Traditional Hmong funeral process consists of:
· The sacrificial animal ceremony
· The beating of the Hmong drum
· Playing of the Hmong flute
· The sacred song
· The deceased dressed in traditional Hmong attire
· Burning of incenses and paper money
All are used to help guide the deceased to his/her ancestors in the spirit world. The descendants of the deceased usually prepare the sacrificial animal ceremony, as they provide enough to feasts the guests who come to pay homage towards the decease. As the funeral is taking place, the descendants are called upon to take incense and bow to the deceased. The incense bowing is used to help send the deceased off to the other world and reflect on when the deceased was still alive with them. Descendants hold many responsibilities, as they also are to fold paper money that would later be lit for the deceased. The burning of the paper money is so the deceased would have money to take care of him/herself in the spirit world.

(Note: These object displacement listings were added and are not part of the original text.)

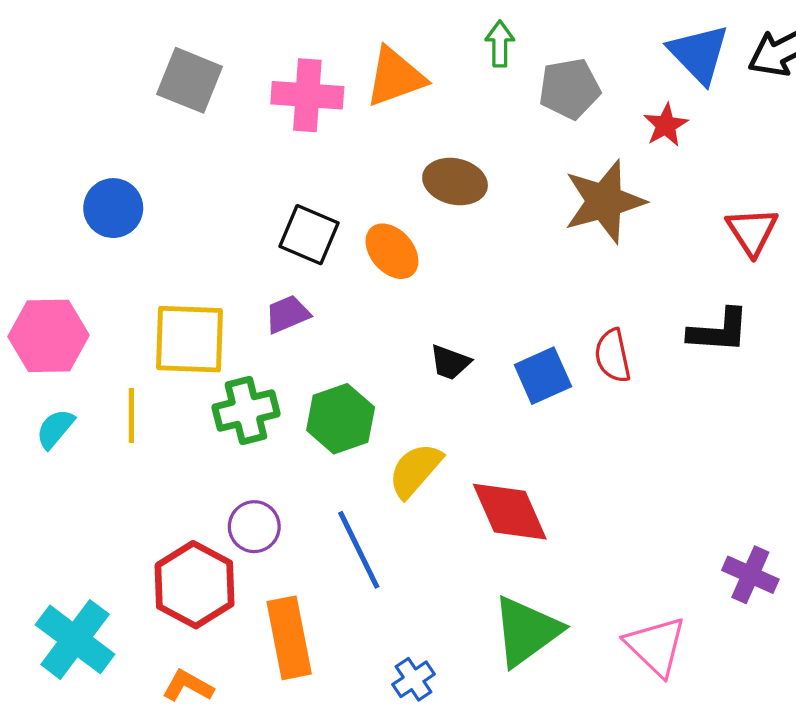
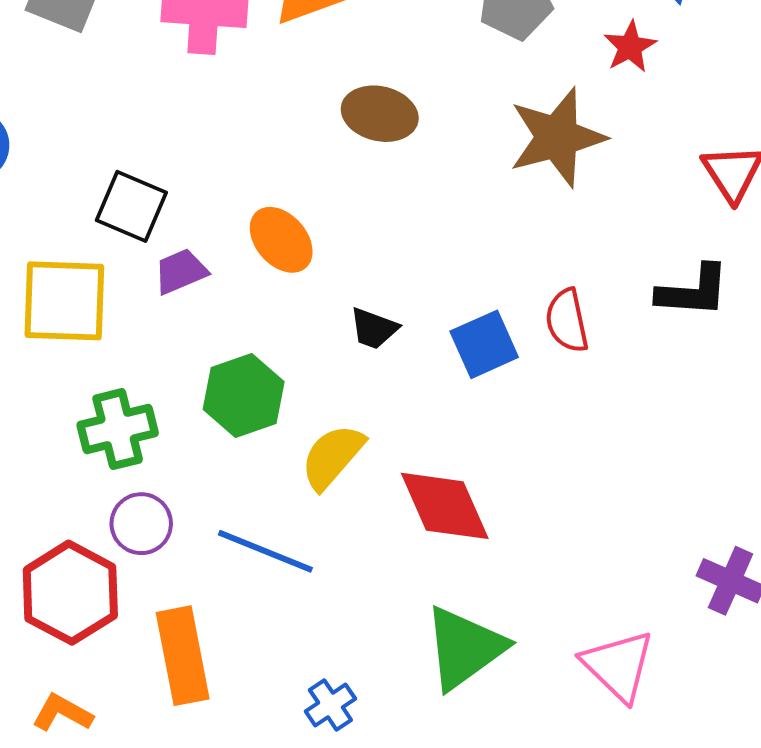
black square: (309, 235) -> (131, 206), moved
orange ellipse: (392, 251) -> (281, 240), moved
green cross: (246, 410) -> (118, 429), moved
blue line: (359, 550) -> (265, 551), turned -42

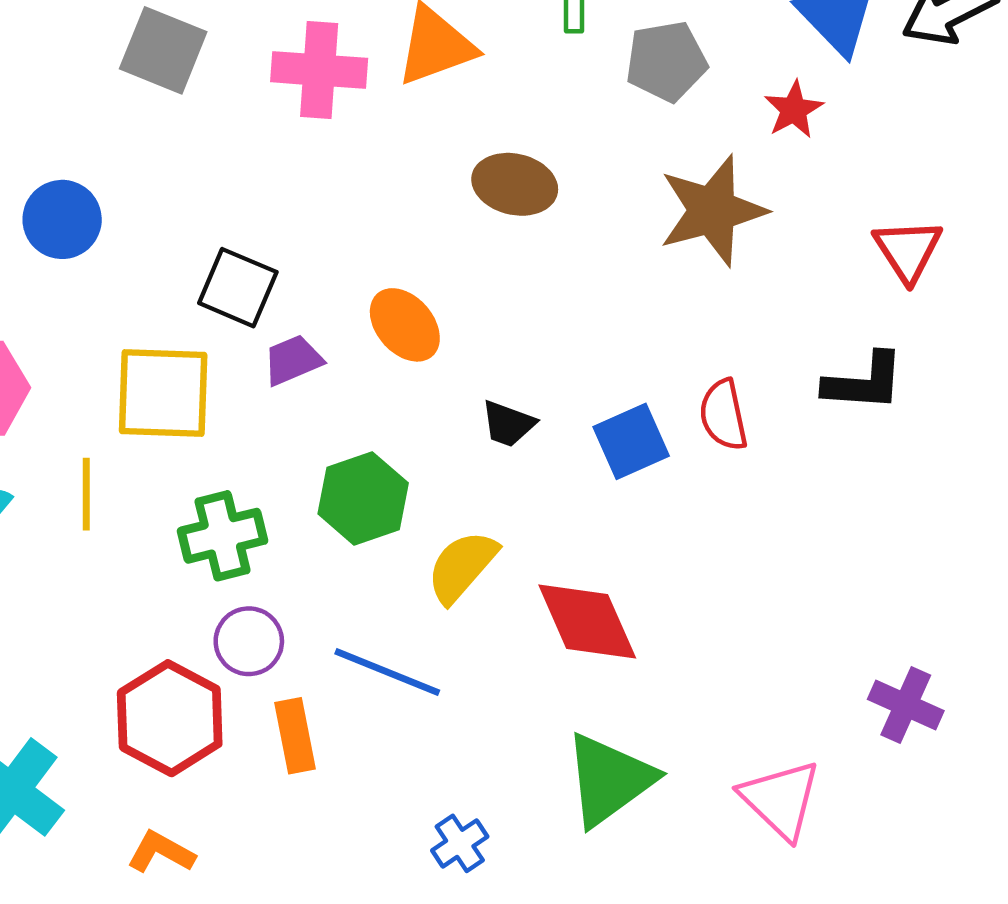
orange rectangle: (183, 656) -> (295, 736), moved, size x0.7

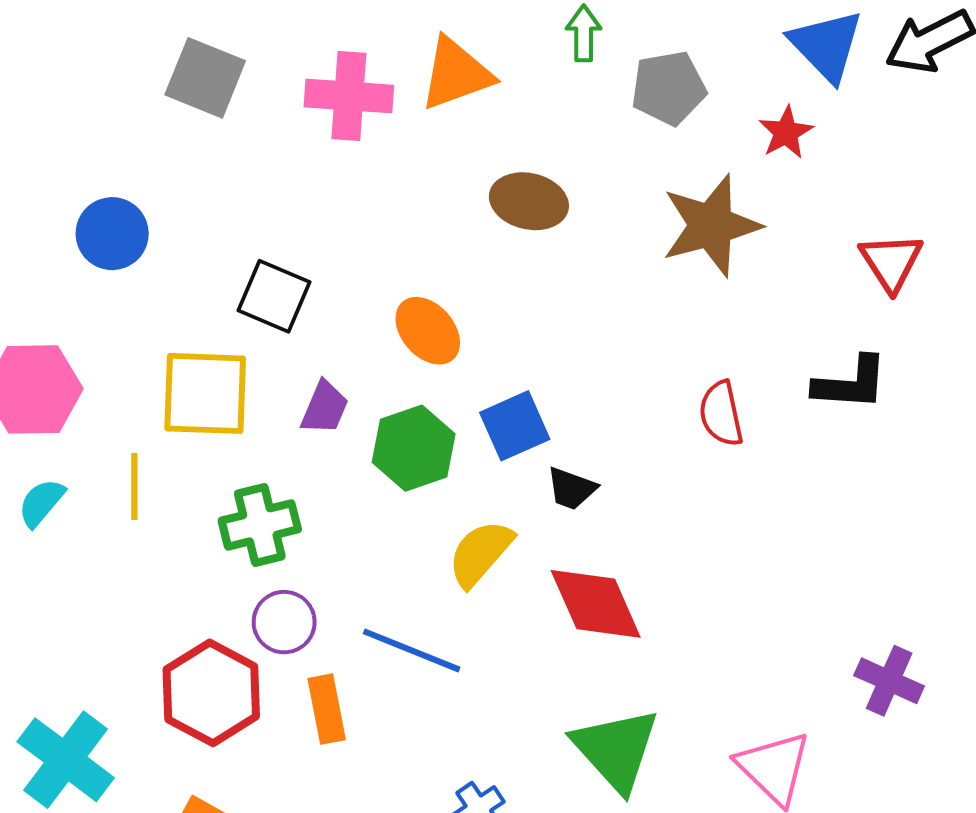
purple trapezoid: (293, 360) -> (325, 408), moved, turned 136
black trapezoid: (508, 424) -> (571, 489), moved
blue square: (631, 441) -> (515, 426), moved
green hexagon: (363, 498) -> (414, 448), moved
green triangle: (609, 780) -> (616, 750), turned -36

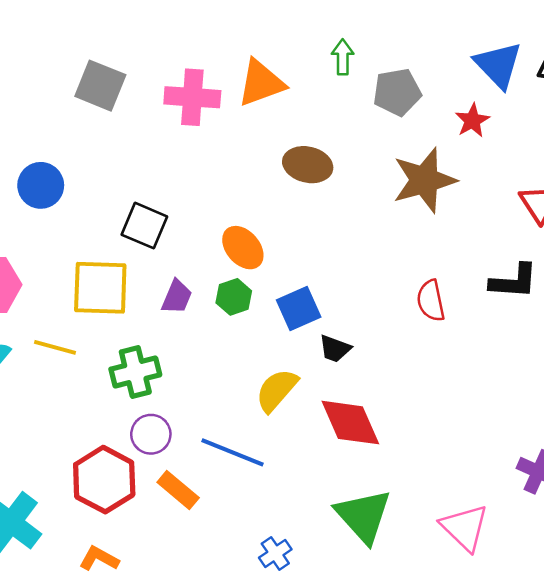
green hexagon: (414, 448) -> (234, 297), moved, size x0.7
yellow line: (134, 487) -> (55, 347), turned -75
orange rectangle: (327, 709) -> (178, 490), turned -39

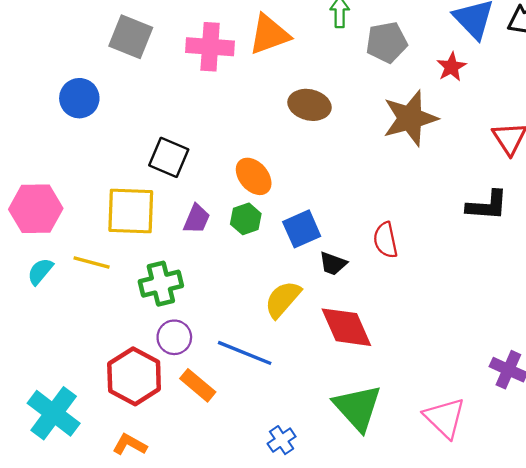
blue circle: (41, 185) -> (79, 98), moved
red semicircle: (431, 301) -> (385, 240), moved

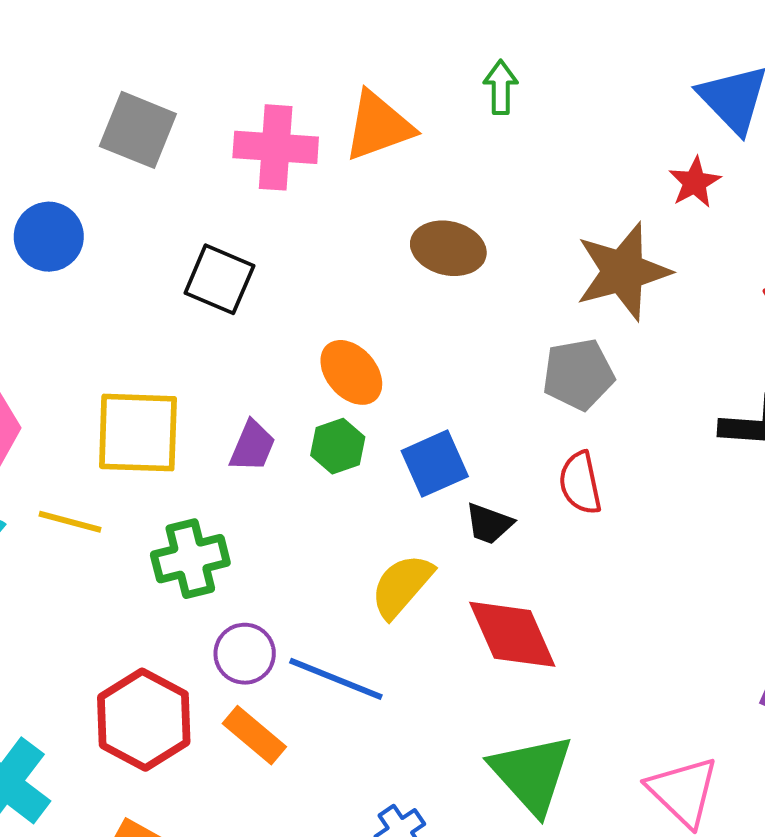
gray pentagon: (387, 42) -> (578, 374), moved
black square: (169, 157) -> (219, 279), moved
purple circle: (174, 337) -> (245, 654), moved

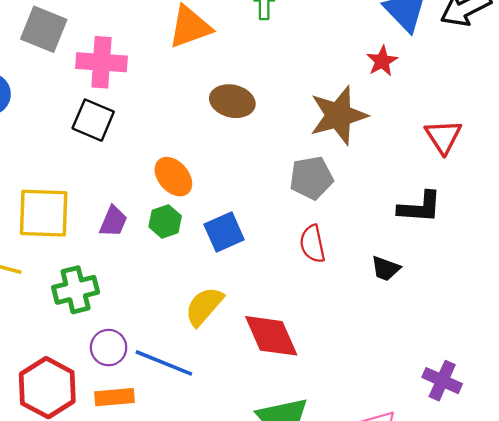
pink cross: (276, 147) -> (101, 62), moved
black trapezoid: (489, 524) -> (386, 269), moved
orange rectangle: (254, 735) -> (114, 397), turned -45

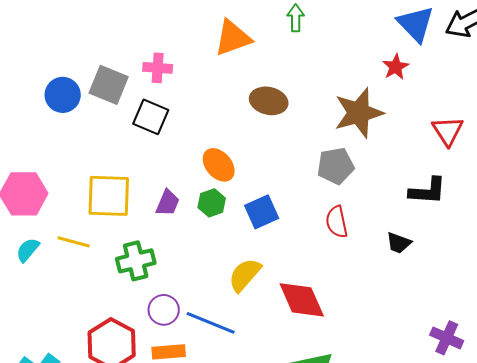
gray square: (44, 29) -> (109, 85), moved
pink cross: (101, 62) -> (158, 68), size x0.7

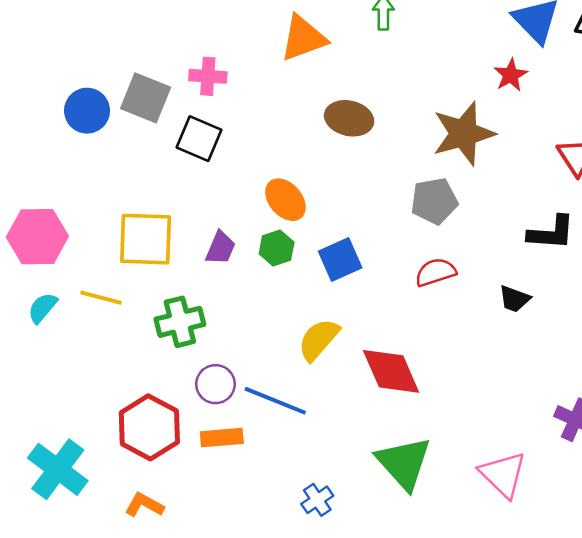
red semicircle: (337, 222) -> (436, 272), turned 84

During the ceremonial process, an immediate female family member is alongside guarding the deceased’s casket at all times to ensure that nothing happens. Because there have been stories of people attending funerals to go and take the soul or bodily parts of the deceased, a family member is stationed as a watch guard of guests that go to view the deceased in the open casket.
On the final day before the burial has taken place, the shaman along with an individual who plays the Hmong flute known as the “qeej” will lead the deceased’s spirit out of the funeral home to join his/her ancestors. The shaman tosses two horns against the wall to determine whether or not the deceased will leave for the spirit world, this process must be repeated until the two horns both face up, indicating that the deceased’s spirit is leaving on its journey to the spirit world. The deceased is usually said to be riding a black horse to join his/her relative in the after-life. The truth is that the black horse that the deceased rides to join his/her ancestors is the horse of death that sends the decease, as some describe it, into the pits of hell.
The adopted Christian Hmong funerals are much simpler when compared to the traditional ones. Not only is it simpler, but also the representation of the process sends a different meaning. In a Christian Hmong funeral, the ceremony also takes three days, but does not last the full 24 hours a day and the deceased is dressed in all white or the color of the family’s preference. Each day is broken up into sessions of church services that are dedicated to remembering the deceased. Unlike traditional funerals, the doors are locked up each night as family and guests leave and reopened the following morning. The process is to hope and be wishful that the deceased is led to the gates of heaven rather than down into hell.
The beliefs of the Hmong people have varied among families, causing the customs and traditions to change. Hmong funerals are construed differently, being polar opposites from traditional to Christian adaptation.